The crop residue chopper 116 also includes a counterknife system comprising a counterknife shaft 128 to which counterknives 134 are attached by one or more bolts, screws, or other fasteners. In this case, the counterknives 134 are attached to the counterknife shaft 128 by knife holders 132 having one or more counterknives 134 mounted thereon. The knife holders 132 may be integral to the counterknife shaft 128, or separate parts that are attached to the counterknife shaft 128. Any number of counterknives 134 may be attached along the length of the counterknife shaft 128. The counterknife shaft 128 and knife holders 132 (excluding the counterknives 134) are referred to herein as the counterknife shaft unit.

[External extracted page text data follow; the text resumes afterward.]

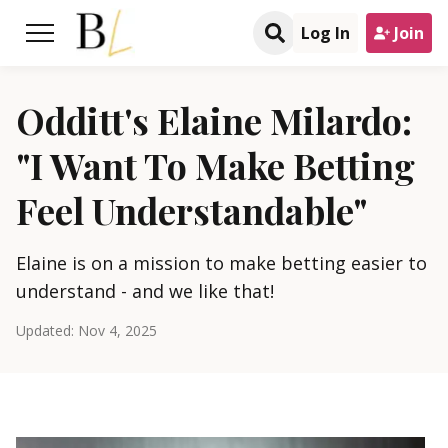
Log In
Join
Odditt's Elaine Milardo:
"I Want To Make Betting
Feel Understandable"
Elaine is on a mission to make betting easier to
understand - and we like that!
Updated:
Nov 4, 2025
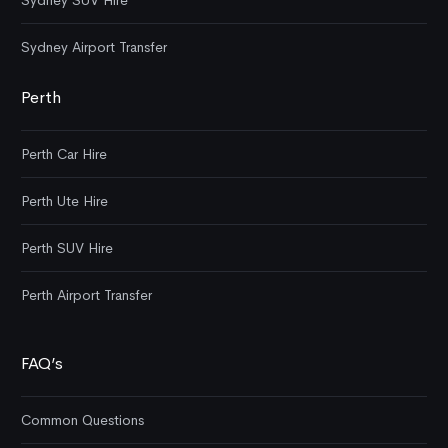
Sydney SUV Hire
Sydney Airport Transfer
Perth
Perth Car Hire
Perth Ute Hire
Perth SUV Hire
Perth Airport Transfer
FAQ’s
Common Questions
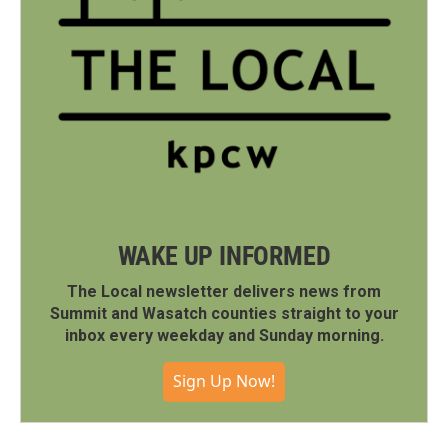
WAKE UP INFORMED
The Local newsletter delivers news from
Summit and Wasatch counties straight to your
inbox every weekday and Sunday morning.
Sign Up Now!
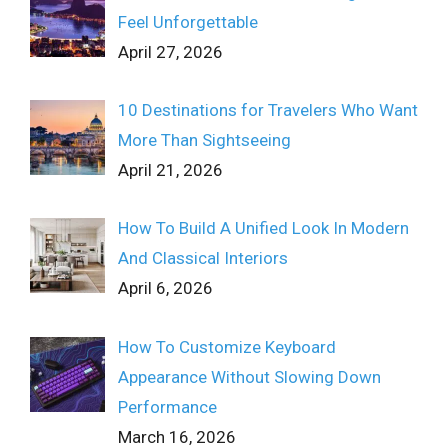
Feel Unforgettable
April 27, 2026
10 Destinations for Travelers Who Want
More Than Sightseeing
April 21, 2026
How To Build A Unified Look In Modern
And Classical Interiors
April 6, 2026
How To Customize Keyboard
Appearance Without Slowing Down
Performance
March 16, 2026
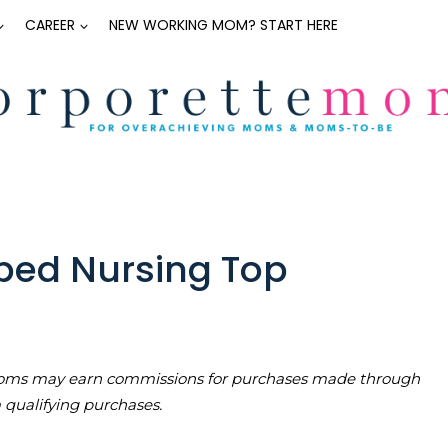
CAREER
NEW WORKING MOM? START HERE
ped Nursing Top
teMoms may earn commissions for purchases made through
m qualifying purchases.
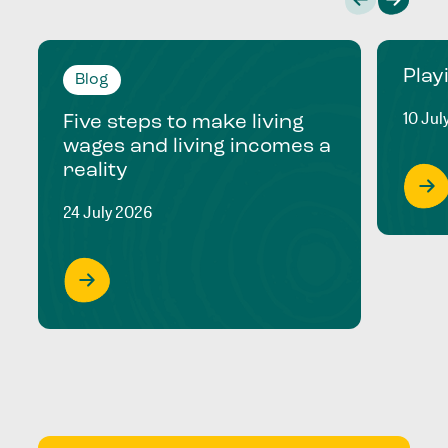
Play
Blog
10 Jul
Five steps to make living
wages and living incomes a
reality
24 July 2026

The counterknife shaft 128 is mounted at a fixed location relative to an outer surface 120′ of the cutting chamber housing 120, and is rotatable about a counterknife shaft rotation axis 136 that extends parallel to the cutting knife rotation axis 124′. The outer surface 120′ is generally cylindrical about the cutting knife rotation axis 124′, at least at the location adjacent to the counterknife assembly. The counterknife shaft 128 and knife holders 132 (i.e., the counterknife shaft unit) are rotatable through a range of motion between a first position (FIG. 4) and a second position (FIG. 3).

The counterknife shaft 128 may be fixed in the desired position using any suitable structure. In this case, the counterknife shaft 128 is mounted on two or more counterknife shaft supports 160 by bearings, bushings or the like. The counterknife shaft supports 160 may be secured to the housing 120, or to a portion of the housing 120 defined by a removable chopper pan 150. In other cases, the counterknife shaft supports 160 may be mounted to other structures, such as another part of the chopper assembly or the chassis of the vehicle. Other alternatives and embodiments will be apparent to persons of ordinary skill in the art in view of the present disclosure.

The counterknife shaft 128 may be rotated between the first and second positions using any suitable drive mechanism. In the shown example, one or more lever arms 174 are secured at one end to the counterknife shaft 128 and at the other end to respective drive links 180. The drive links 180 connect to drive levers 182 mounted to the chopper pan 150 or to any other suitable structure, such as the vehicle chassis 102. The drive levers 182 are secured to a common rotatable drive shaft 184, so that the drive levers 182 rotate in unison about the drive shaft's rotation axis, which preferably is parallel to the counterknife shaft rotation axis 136. The drive shaft 184 is rotated about its axis by an actuator (not shown), such as a hydraulic piston and cylinder assembly that is secured to the drive shaft 184 by a drive lever, gears, a chain and sprocket assembly, or the like. Other alternatives and embodiments will be apparent to persons of ordinary skill in the art in view of the present disclosure.

The counterknives 134 are secured to the counterknife shaft unit, and rotate with the counterknife shaft unit between the first and second positions. FIGS. 2 and 4 show the counterknife shaft unit in the first position. In this position, the counterknives 134 are spaced a first distance from the cutting knife rotation axis 124′, and may be completely outside the cutting chamber 122, or partially within the cutting chamber 122. In some cases, the edges of the counterknives 134 may be at or slightly within the boundary of the cutting chamber outer surface 120′, such that any gap between the counterknives 134 and cutting chamber outer surface 120′ is minimized or reduced to zero.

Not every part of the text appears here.